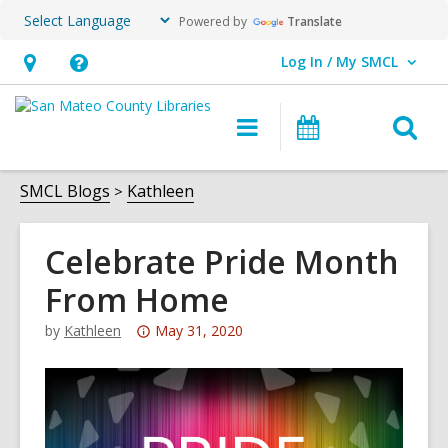
Powered by
Translate
Log In / My SMCL
User Log In / My SMCL.
Hours
Help,
&
opens
O
Main
Events
Location,
an
navigation
s
opens
overlay
f
SMCL Blogs
Kathleen
an
overlay
Celebrate Pride Month
From Home
Attention:
by
Kathleen
May 31, 2020
This
post
is
over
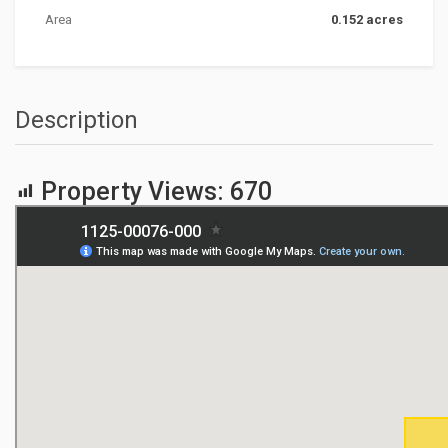
Area
0.152 acres
Description
Property Views:
670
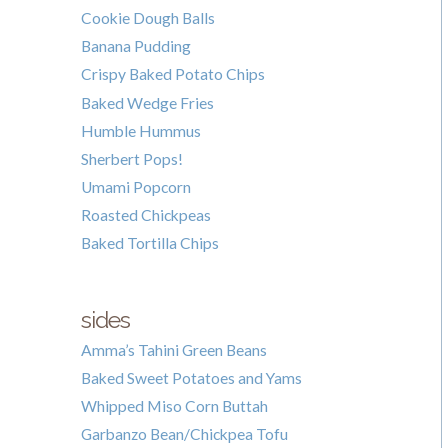
Cookie Dough Balls
Banana Pudding
Crispy Baked Potato Chips
Baked Wedge Fries
Humble Hummus
Sherbert Pops!
Umami Popcorn
Roasted Chickpeas
Baked Tortilla Chips
sides
Amma’s Tahini Green Beans
Baked Sweet Potatoes and Yams
Whipped Miso Corn Buttah
Garbanzo Bean/Chickpea Tofu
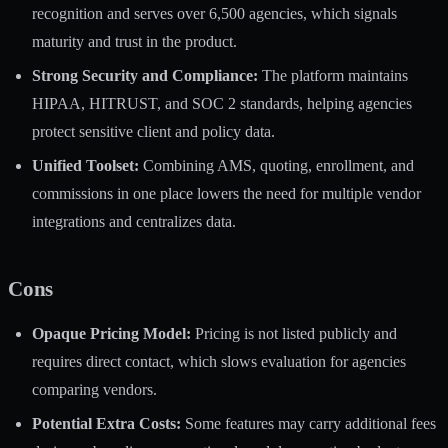
recognition and serves over 6,500 agencies, which signals
maturity and trust in the product.
Strong Security and Compliance:
The platform maintains
HIPAA, HITRUST, and SOC 2 standards, helping agencies
protect sensitive client and policy data.
Unified Toolset:
Combining AMS, quoting, enrollment, and
commissions in one place lowers the need for multiple vendor
integrations and centralizes data.
Cons
Opaque Pricing Model:
Pricing is not listed publicly and
requires direct contact, which slows evaluation for agencies
comparing vendors.
Potential Extra Costs:
Some features may carry additional fees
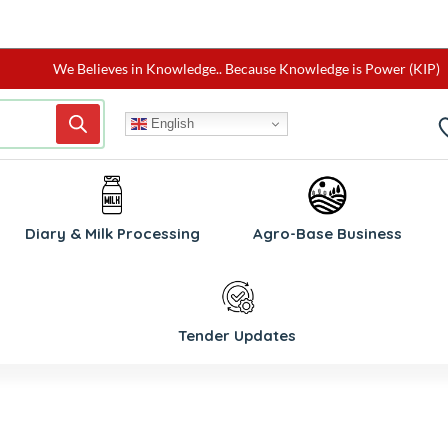
We Believes in Knowledge.. Because Knowledge is Power (KIP)
English
W
Diary & Milk Processing
Agro-Base Business
Tender Updates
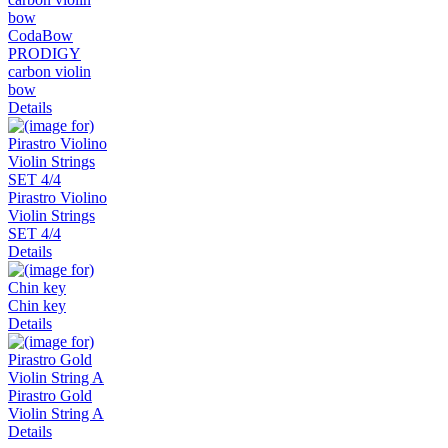
CodaBow
PRODIGY
carbon violin
bow
Details
Pirastro Violino
Violin Strings
SET 4/4
Details
Chin key
Details
Pirastro Gold
Violin String A
Details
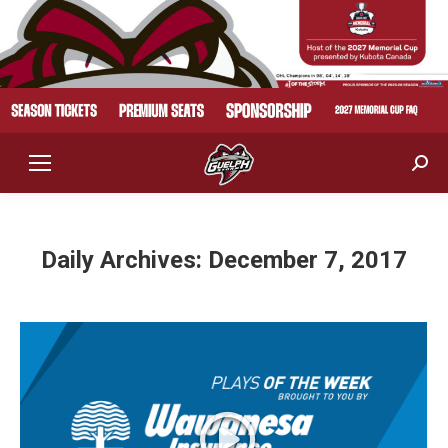
Sear
Daily Archives:
December 7, 2017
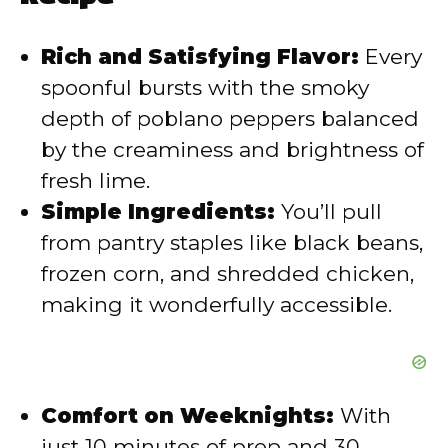
i
Rich and Satisfying Flavor:
Every
d
spoonful bursts with the smoky
depth of poblano peppers balanced
e
by the creaminess and brightness of
fresh lime.
o
Simple Ingredients:
You’ll pull
from pantry staples like black beans,
frozen corn, and shredded chicken,
making it wonderfully accessible.
Comfort on Weeknights:
With
just 10 minutes of prep and 30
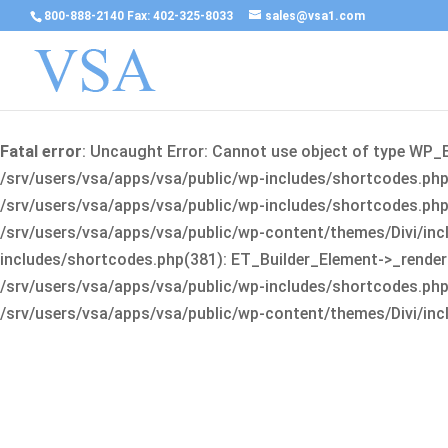
800-888-2140 Fax: 402-325-8033
sales@vsa1.com
Fatal error
: Uncaught Error: Cannot use object of type WP_
/srv/users/vsa/apps/vsa/public/wp-includes/shortcodes.php(
/srv/users/vsa/apps/vsa/public/wp-includes/shortcodes.php(25
/srv/users/vsa/apps/vsa/public/wp-content/themes/Divi/incl
includes/shortcodes.php(381): ET_Builder_Element->_render(A
/srv/users/vsa/apps/vsa/public/wp-includes/shortcodes.php(256
/srv/users/vsa/apps/vsa/public/wp-content/themes/Divi/incl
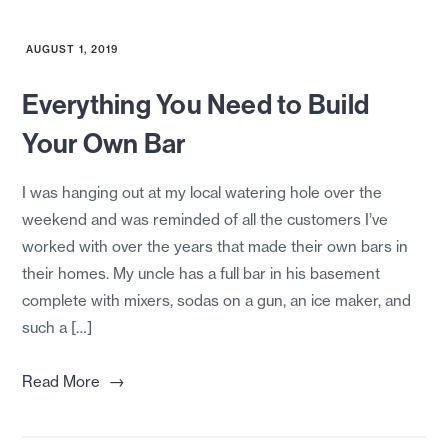
AUGUST 1, 2019
Everything You Need to Build
Your Own Bar
I was hanging out at my local watering hole over the
weekend and was reminded of all the customers I’ve
worked with over the years that made their own bars in
their homes. My uncle has a full bar in his basement
complete with mixers, sodas on a gun, an ice maker, and
such a […]
→
Read More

========================================

- _Exercise aim_
Set the listing down verbatim, excluding pictures.

- _Exercise answer_
Powered by
Translate
Log In / My SMCL
User Log In / My SMCL.
Hours
Help,
&
opens
O
Main
Events
Location,
an
navigation
s
opens
overlay
f
SMCL Blogs
Kathleen
an
overlay
Celebrate Pride Month
From Home
Attention:
by
Kathleen
May 31, 2020
This
post
is
over
Area
0.152 acres
Description
Property Views:
670
Cookie Dough Balls
Banana Pudding
Crispy Baked Potato Chips
Baked Wedge Fries
Humble Hummus
Sherbert Pops!
Umami Popcorn
Roasted Chickpeas
Baked Tortilla Chips
sides
Amma’s Tahini Green Beans
Baked Sweet Potatoes and Yams
Whipped Miso Corn Buttah
Garbanzo Bean/Chickpea Tofu
recognition and serves over 6,500 agencies, which signals
maturity and trust in the product.
Strong Security and Compliance:
The platform maintains
HIPAA, HITRUST, and SOC 2 standards, helping agencies
protect sensitive client and policy data.
Unified Toolset:
Combining AMS, quoting, enrollment, and
commissions in one place lowers the need for multiple vendor
integrations and centralizes data.
Cons
Opaque Pricing Model:
Pricing is not listed publicly and
requires direct contact, which slows evaluation for agencies
comparing vendors.
Potential Extra Costs:
Some features may carry additional fees
We Believes in Knowledge.. Because Knowledge is Power (KIP)
English
W
Diary & Milk Processing
Agro-Base Business
Tender Updates
CodaBow
PRODIGY
carbon violin
bow
Details
Pirastro Violino
Violin Strings
SET 4/4
Details
Chin key
Details
Pirastro Gold
Violin String A
Details
Sear
Daily Archives:
December 7, 2017
i
Rich and Satisfying Flavor:
Every
d
spoonful bursts with the smoky
depth of poblano peppers balanced
e
by the creaminess and brightness of
fresh lime.
o
Simple Ingredients:
You’ll pull
from pantry staples like black beans,
frozen corn, and shredded chicken,
making it wonderfully accessible.
Comfort on Weeknights:
With
just 10 minutes of prep and 30
800-888-2140 Fax: 402-325-8033
sales@vsa1.com
Fatal error
: Uncaught Error: Cannot use object of type WP_
/srv/users/vsa/apps/vsa/public/wp-includes/shortcodes.php(
/srv/users/vsa/apps/vsa/public/wp-includes/shortcodes.php(25
/srv/users/vsa/apps/vsa/public/wp-content/themes/Divi/incl
includes/shortcodes.php(381): ET_Builder_Element->_render(A
/srv/users/vsa/apps/vsa/public/wp-includes/shortcodes.php(256
/srv/users/vsa/apps/vsa/public/wp-content/themes/Divi/incl
AUGUST 1, 2019
Everything You Need to Build
Your Own Bar
I was hanging out at my local watering hole over the
weekend and was reminded of all the customers I’ve
worked with over the years that made their own bars in
their homes. My uncle has a full bar in his basement
complete with mixers, sodas on a gun, an ice maker, and
such a […]
→
Read More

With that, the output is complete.